Could you copy each line of the entries that contains "Rajshahi"?
** Opening EXERCISE DATA block **
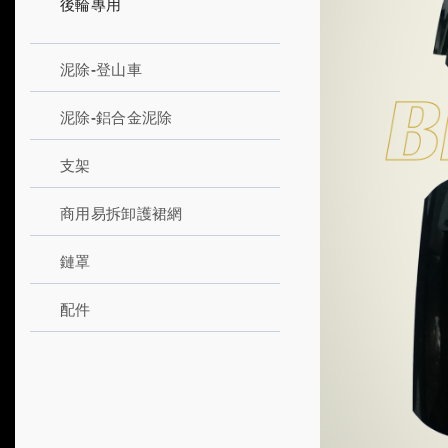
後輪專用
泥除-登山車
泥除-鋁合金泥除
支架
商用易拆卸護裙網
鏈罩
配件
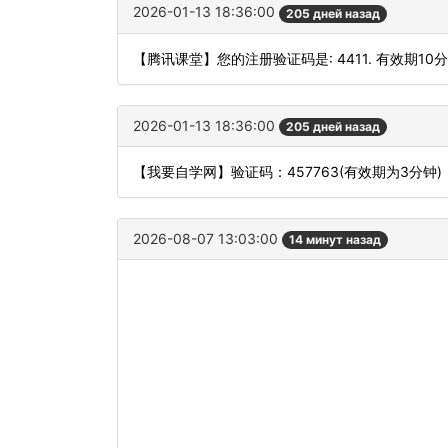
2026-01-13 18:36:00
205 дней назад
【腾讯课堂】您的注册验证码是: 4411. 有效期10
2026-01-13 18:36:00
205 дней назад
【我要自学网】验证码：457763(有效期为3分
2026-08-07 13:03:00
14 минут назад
** Closing EXERCISE DATA block **
** Opening EXERCISE DATA block **
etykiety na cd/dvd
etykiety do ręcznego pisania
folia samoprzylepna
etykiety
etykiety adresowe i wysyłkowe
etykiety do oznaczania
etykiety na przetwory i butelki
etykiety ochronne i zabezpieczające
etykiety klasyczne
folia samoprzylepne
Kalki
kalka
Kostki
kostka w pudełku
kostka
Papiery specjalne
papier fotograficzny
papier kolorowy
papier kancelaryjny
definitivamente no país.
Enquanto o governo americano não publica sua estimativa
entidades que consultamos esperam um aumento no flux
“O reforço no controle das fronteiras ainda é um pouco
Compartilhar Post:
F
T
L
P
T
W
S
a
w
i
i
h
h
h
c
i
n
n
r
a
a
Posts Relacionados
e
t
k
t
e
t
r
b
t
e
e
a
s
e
** Closing EXERCISE DATA block **
** Opening EXERCISE DATA block **
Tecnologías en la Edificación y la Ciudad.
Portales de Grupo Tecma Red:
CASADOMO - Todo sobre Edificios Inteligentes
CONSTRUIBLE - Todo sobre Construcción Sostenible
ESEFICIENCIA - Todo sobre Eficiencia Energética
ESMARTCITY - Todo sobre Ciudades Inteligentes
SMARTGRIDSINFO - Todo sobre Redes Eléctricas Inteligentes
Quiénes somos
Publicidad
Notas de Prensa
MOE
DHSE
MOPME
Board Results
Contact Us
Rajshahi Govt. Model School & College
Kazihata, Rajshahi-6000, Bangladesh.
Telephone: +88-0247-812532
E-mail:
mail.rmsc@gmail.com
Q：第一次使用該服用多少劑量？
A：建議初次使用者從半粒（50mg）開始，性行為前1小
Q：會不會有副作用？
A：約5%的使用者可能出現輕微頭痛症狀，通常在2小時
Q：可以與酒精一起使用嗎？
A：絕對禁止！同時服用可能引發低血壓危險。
** Closing EXERCISE DATA block **
## RESULT
Rajshahi Govt. Model School & College
Kazihata, Rajshahi-6000, Bangladesh.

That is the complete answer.